__Exercise requirements__
Work through the data line by line, gathering every line that has the word "Photo".

__Provided material__
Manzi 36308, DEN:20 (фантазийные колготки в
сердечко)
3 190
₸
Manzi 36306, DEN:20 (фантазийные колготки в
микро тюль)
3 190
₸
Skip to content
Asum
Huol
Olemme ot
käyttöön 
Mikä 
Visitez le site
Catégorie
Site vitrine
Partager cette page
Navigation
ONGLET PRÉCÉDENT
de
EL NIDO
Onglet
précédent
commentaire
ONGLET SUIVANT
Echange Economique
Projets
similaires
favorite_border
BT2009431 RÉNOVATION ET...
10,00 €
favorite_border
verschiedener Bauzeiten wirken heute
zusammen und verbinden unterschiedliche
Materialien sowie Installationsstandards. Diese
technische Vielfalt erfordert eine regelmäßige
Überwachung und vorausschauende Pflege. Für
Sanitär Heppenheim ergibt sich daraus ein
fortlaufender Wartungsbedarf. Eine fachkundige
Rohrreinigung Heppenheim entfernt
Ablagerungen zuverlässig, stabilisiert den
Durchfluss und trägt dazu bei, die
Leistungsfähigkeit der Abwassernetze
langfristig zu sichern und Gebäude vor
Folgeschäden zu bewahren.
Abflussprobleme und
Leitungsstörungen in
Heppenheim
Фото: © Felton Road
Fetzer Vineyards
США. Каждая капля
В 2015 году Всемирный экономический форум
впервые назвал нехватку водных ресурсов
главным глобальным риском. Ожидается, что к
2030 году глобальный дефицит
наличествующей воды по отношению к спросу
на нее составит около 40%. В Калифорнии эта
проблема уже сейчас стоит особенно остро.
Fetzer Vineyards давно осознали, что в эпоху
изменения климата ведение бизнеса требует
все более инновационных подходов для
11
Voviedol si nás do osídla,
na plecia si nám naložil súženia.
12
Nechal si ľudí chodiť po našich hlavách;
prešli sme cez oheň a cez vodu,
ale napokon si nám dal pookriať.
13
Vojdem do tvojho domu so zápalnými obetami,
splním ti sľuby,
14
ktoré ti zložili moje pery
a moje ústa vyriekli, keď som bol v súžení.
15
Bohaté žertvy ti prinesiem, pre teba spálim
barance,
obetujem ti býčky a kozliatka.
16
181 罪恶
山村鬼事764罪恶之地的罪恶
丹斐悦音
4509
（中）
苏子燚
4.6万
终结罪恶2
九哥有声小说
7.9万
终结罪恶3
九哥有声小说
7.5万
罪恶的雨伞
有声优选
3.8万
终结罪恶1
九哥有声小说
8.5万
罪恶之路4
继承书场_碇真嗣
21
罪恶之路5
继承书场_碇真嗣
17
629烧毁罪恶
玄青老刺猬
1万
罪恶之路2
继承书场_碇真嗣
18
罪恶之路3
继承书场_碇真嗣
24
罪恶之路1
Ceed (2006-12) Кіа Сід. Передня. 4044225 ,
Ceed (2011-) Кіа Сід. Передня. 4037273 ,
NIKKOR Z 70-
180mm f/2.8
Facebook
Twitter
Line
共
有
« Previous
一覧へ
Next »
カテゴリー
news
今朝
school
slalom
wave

---

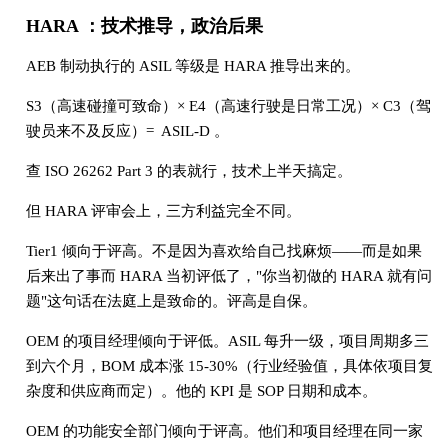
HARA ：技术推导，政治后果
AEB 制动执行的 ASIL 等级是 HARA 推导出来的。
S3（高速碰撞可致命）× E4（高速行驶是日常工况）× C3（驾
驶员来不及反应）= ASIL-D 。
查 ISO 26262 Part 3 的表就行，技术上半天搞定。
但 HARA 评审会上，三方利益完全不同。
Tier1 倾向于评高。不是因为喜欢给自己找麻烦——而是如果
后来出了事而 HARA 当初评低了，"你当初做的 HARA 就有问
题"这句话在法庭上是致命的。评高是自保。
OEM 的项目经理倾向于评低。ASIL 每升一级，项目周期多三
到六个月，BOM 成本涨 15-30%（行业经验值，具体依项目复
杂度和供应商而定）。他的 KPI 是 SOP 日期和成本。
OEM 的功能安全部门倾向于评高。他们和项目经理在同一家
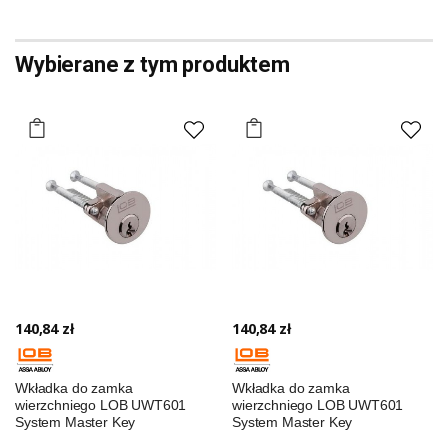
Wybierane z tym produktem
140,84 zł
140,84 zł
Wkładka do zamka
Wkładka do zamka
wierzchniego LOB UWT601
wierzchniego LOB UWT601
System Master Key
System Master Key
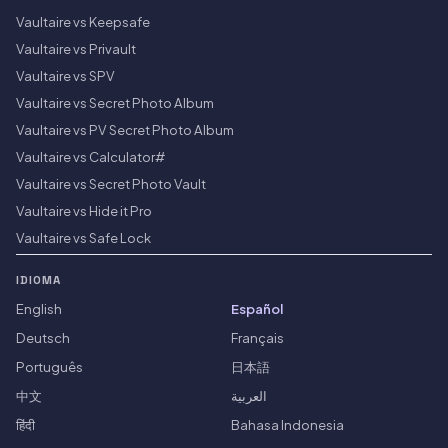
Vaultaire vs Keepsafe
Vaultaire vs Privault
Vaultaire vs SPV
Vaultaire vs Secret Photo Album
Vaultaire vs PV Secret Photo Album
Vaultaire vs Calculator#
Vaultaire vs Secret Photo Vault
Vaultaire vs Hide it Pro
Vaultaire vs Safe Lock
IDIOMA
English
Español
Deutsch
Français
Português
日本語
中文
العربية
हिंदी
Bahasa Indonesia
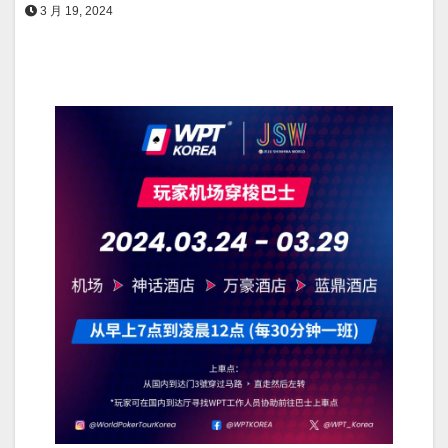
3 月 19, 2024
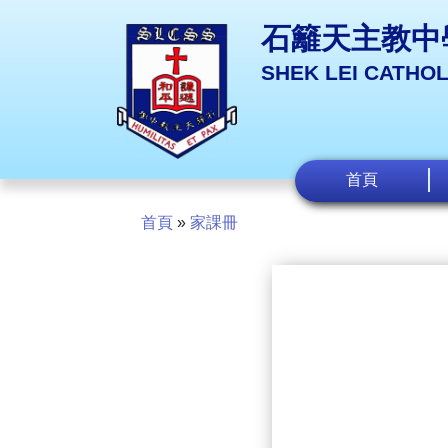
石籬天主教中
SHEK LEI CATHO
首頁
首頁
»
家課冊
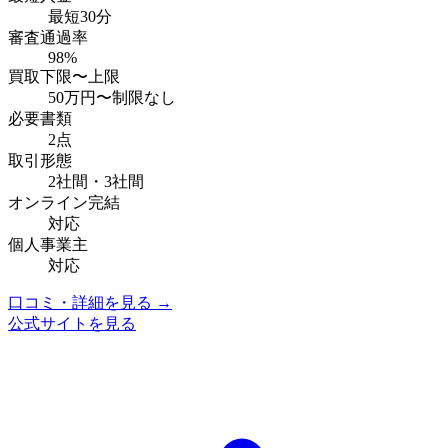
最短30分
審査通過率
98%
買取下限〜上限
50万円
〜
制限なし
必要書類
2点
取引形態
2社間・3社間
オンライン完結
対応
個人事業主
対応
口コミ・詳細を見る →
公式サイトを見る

---

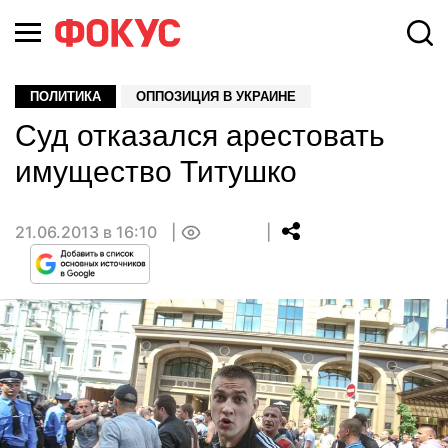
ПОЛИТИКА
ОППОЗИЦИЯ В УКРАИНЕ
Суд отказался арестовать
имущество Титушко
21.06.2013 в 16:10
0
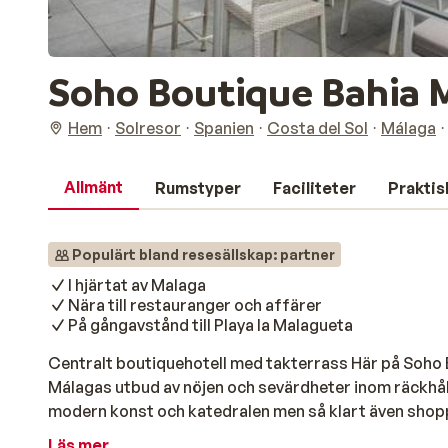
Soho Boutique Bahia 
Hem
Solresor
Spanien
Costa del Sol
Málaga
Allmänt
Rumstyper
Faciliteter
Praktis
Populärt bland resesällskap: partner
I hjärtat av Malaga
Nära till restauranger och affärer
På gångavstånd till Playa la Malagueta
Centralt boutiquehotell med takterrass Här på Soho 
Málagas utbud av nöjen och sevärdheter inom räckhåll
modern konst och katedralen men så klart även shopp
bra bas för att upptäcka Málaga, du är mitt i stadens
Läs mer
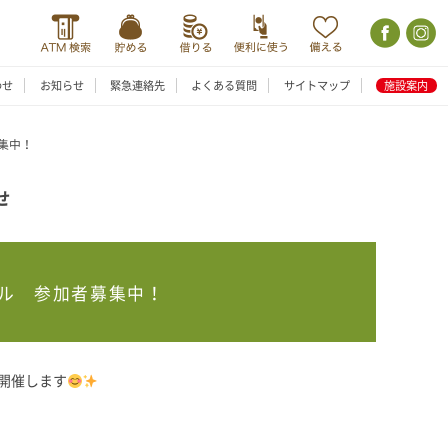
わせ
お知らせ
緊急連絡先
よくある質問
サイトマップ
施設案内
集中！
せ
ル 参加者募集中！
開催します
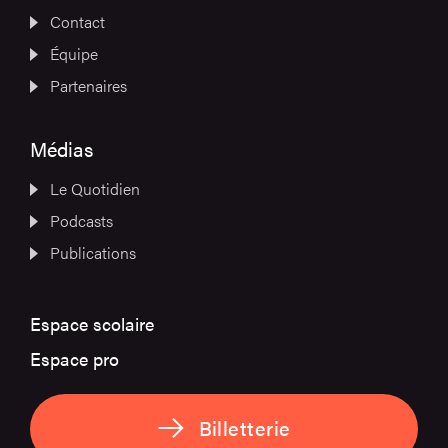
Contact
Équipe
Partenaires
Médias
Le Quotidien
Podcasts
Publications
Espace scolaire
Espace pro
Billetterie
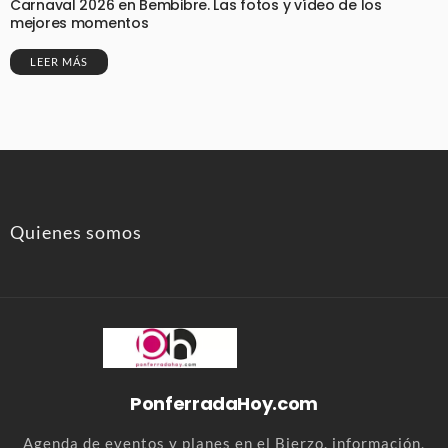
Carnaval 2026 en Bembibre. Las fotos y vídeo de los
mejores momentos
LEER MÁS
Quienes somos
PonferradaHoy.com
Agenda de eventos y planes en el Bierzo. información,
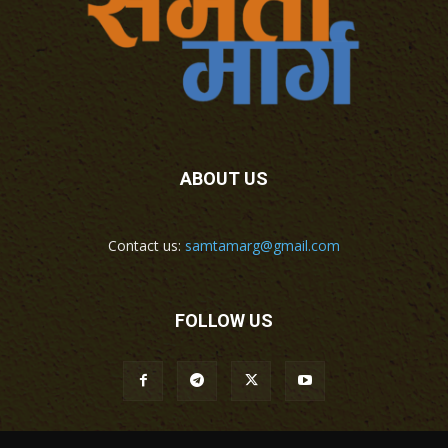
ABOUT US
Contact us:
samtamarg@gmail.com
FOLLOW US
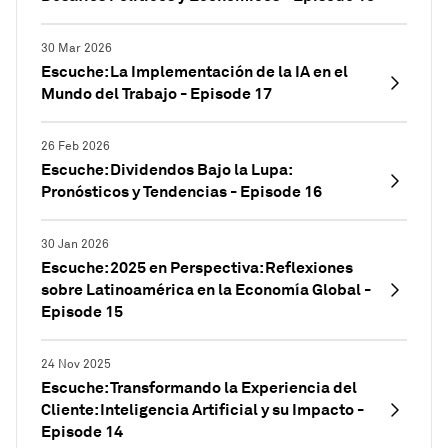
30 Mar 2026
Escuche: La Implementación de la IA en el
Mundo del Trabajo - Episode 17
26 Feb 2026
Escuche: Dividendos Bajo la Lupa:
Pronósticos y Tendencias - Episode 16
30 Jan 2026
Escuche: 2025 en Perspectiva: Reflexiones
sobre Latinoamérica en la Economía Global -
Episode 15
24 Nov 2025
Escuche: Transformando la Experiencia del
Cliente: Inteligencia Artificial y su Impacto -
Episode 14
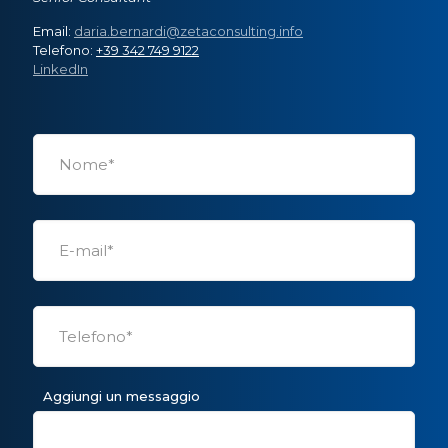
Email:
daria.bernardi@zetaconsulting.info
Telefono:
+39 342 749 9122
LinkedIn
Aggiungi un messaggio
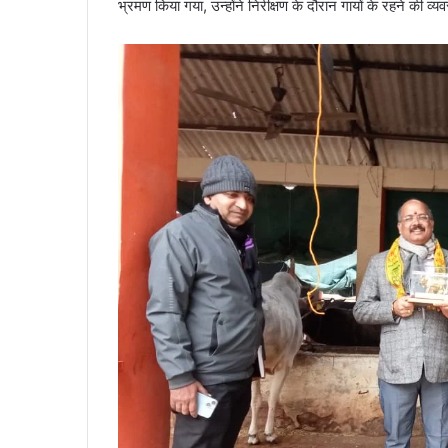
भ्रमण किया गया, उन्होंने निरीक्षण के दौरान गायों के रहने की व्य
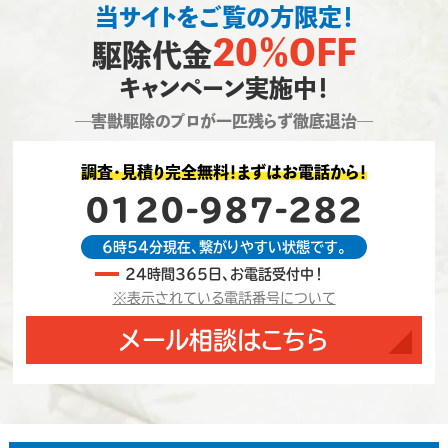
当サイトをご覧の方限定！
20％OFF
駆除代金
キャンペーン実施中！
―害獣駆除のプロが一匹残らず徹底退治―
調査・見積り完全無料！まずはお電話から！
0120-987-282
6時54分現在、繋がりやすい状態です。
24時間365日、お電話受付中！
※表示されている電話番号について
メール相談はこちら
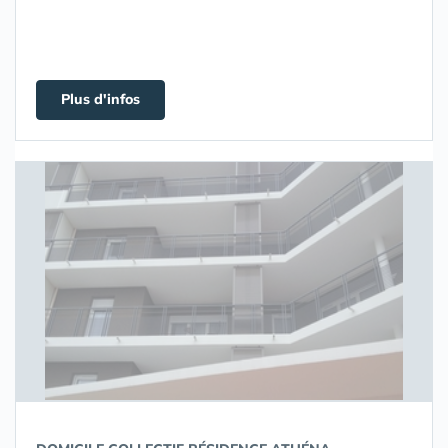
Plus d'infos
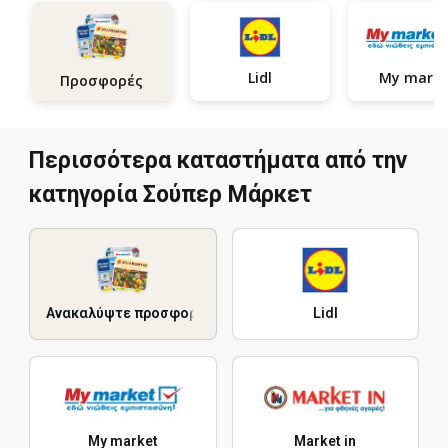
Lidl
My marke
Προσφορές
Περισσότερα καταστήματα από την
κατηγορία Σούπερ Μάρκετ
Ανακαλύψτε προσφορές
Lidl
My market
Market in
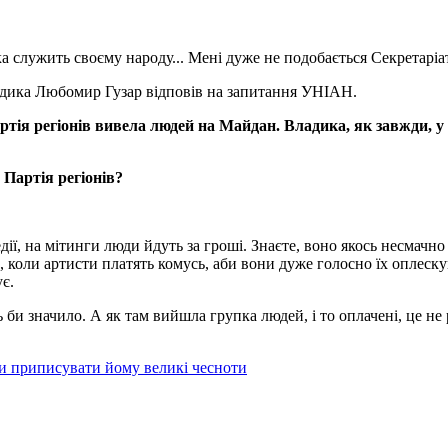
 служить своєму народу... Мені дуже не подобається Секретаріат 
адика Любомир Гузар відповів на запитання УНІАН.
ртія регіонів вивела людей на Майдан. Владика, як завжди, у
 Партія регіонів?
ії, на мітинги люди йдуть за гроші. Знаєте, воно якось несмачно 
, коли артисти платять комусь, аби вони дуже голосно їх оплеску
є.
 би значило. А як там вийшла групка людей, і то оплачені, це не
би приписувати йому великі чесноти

__Task response__
Vaultaire vs Secret Photo Album
Vaultaire vs PV Secret Photo Album
Vaultaire vs Secret Photo Vault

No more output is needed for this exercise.